Abstract
It has long been known that the developing immune system is more sensitive and susceptible than the adult immune system to some drugs and environmental contaminants. However, notable advances have been made in the database of studies supporting developmental immunotoxicity (DIT) over the past 5 years. There is considerable evidence that responses of the immune system can be quantitatively or qualitatively different from normal adult responses when xenobiotic exposure occurs during critical periods of immune system development. Qualitative differences of DIT relative to adult exposures include examples of more persistent effects, a latency of effects, and immune dysfunction that is fundamentally different than effects observed when adults are exposed. A symposium was presented at the Society of Toxicology annual meeting to provide an update on advances in the maturing field of developmental immunotoxicology and to facilitate discussion on the range of DIT and later life effects following developmental exposure. In particular, presentations focused on implications of neuroendocrine cross-talk for DIT, the association between developmental air pollutant exposure and asthma, and recent evidence that developmental exposure to 2,3,7,8-tetrachlorodibenzo-p-dioxin may increase the risk of autoimmune responses. Several important concepts relative to DIT assessment were illustrated, i.e., (1) Screening for immunosuppression alone is not sufficient to identify all potential immunotoxic effects; (2) DIT cannot be reliably predicted from studies that only utilize adult exposures; (3) Functional testing protocols are preferred in the assessment of DIT; (4) Gender-related differences should be routinely assessed; (5) Latency (i.e., later-life adverse outcomes resulting from developmental exposures) is an important consideration that cannot be detected in adult exposure studies; and, (6) There is increasing support for DIT testing protocols with continuous exposure throughout development until the immune assay is performed.
Introduction
Developmental immunotoxicity (DIT), the adverse effects on the immune system that result from pre- and/or postnatal xenobiotic exposures during immune system ontogeny, is an important area of concern for the vulnerability of the developing immune system to toxicological insult. Over the past several decades, research in this area has identified a wide variety of agents that can cause DIT effects (reviewed in Dietert and Dietert, Citation2007). These include environmental pollutants such as metals (arsenic, cadmium, lead, manganese, and mercury), polycyclic aromatic hydrocarbons (PAHs), polycyclic chlorinated biphenyls (PCBs), 2,3,7,8-tetrachlorodibenzo-p-dioxin (TCDD), tributyltins, environmental tobacco smoke, atrazine, and bisphenol-A, as well as pharmaceuticals such as cyclosporin A, dexamethasone, diazepam, and diethylstilbestrol.

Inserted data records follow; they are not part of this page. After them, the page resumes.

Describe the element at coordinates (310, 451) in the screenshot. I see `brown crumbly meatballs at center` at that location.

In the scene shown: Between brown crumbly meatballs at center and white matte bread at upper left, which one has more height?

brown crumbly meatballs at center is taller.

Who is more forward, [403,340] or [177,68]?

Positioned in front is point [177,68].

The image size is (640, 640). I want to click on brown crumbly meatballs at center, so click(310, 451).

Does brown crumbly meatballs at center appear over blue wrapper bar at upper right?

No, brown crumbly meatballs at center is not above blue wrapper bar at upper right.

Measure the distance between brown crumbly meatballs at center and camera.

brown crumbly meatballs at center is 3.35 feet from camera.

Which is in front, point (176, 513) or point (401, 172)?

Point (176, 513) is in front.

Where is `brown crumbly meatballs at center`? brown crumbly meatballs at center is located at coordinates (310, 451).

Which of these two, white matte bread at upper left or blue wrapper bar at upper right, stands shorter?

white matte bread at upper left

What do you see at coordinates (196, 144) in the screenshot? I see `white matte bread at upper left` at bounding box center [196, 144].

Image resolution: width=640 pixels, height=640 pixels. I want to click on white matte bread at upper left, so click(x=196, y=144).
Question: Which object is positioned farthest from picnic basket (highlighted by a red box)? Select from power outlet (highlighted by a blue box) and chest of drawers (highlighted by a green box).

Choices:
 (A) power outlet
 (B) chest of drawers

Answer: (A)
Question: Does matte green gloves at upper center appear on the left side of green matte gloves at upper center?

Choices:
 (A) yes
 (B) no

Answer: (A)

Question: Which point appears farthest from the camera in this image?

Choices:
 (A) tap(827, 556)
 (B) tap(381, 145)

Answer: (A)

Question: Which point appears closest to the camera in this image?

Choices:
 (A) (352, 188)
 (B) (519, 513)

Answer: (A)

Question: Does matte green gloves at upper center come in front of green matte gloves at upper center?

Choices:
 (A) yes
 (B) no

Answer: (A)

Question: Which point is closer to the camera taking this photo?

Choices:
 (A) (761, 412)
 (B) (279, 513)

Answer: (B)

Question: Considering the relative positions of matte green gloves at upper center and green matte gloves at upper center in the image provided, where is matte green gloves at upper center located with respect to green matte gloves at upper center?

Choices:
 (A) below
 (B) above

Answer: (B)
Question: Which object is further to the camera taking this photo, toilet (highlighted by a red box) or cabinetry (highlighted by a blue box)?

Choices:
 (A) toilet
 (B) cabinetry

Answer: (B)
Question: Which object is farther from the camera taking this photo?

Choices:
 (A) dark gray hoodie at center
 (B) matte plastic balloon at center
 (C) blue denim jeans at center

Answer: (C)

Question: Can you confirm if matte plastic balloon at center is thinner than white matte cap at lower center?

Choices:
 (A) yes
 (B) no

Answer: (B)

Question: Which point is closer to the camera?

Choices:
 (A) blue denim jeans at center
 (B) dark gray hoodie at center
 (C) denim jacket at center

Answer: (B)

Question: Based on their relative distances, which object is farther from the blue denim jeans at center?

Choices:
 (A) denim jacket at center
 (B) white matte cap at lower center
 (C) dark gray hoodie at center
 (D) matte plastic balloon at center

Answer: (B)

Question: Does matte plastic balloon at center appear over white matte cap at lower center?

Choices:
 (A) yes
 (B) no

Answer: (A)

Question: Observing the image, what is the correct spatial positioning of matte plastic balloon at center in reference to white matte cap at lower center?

There has been a long-standing recognition of the vulnerability of the developing immune system to toxicological insult. In 1993, the seminal review Pesticides in the Diets of Infants and Children (NRC, Citation1993) acknowledged that age-related susceptibility was a concern for pesticide risk assessment and recommended the need for assessment of DIT. A number of significant regulatory events followed (), addressing perspectives for both environmental risk assessment and pharmaceutical safety evaluation. Landmark legislation was promulgated for the regulation of food-use pesticides and drinking water, requiring characterization of sensitivity in susceptible populations, and specific assessment of risk for infants and children. In 1996, the Food Quality Protection Act (CitationFQPA, 1996) required the application of a special 10-fold uncertainty factor to risk calculations to address toxicity and exposure concerns, unless sufficient data were available to characterize safety for these populations. This increased concern for childrens’ health risk assessment was also expressed in the 1997 Executive Order (President Clinton, Citation1997) that required United States Federal agencies to specifically address risks to children in any legislation. In a 2002 document reviewing the reference dose and reference concentration processes, EPA specifically addressed the characterization and use of developmental immunotoxicity data in risk assessment (U.S. EPA, Citation2002; Kimmel et al., Citation2005). The importance of immunological assessment for pharmaceuticals was addressed in a 2002 guidance document released by the Food and Drug Administration (U.S. FDA, Citation2002). Further guidance addressing preclinical assessment of endpoints (including immunotoxicity) in animal models, particularly in support of pediatric pharmaceuticals, was finalized in 2006 (U.S. FDA, Citation2006). This guidance addressed the need for careful consideration of the developmental ontogeny of the test species, the timing of test substance administration and endpoint assessment, and other critical aspects of study design.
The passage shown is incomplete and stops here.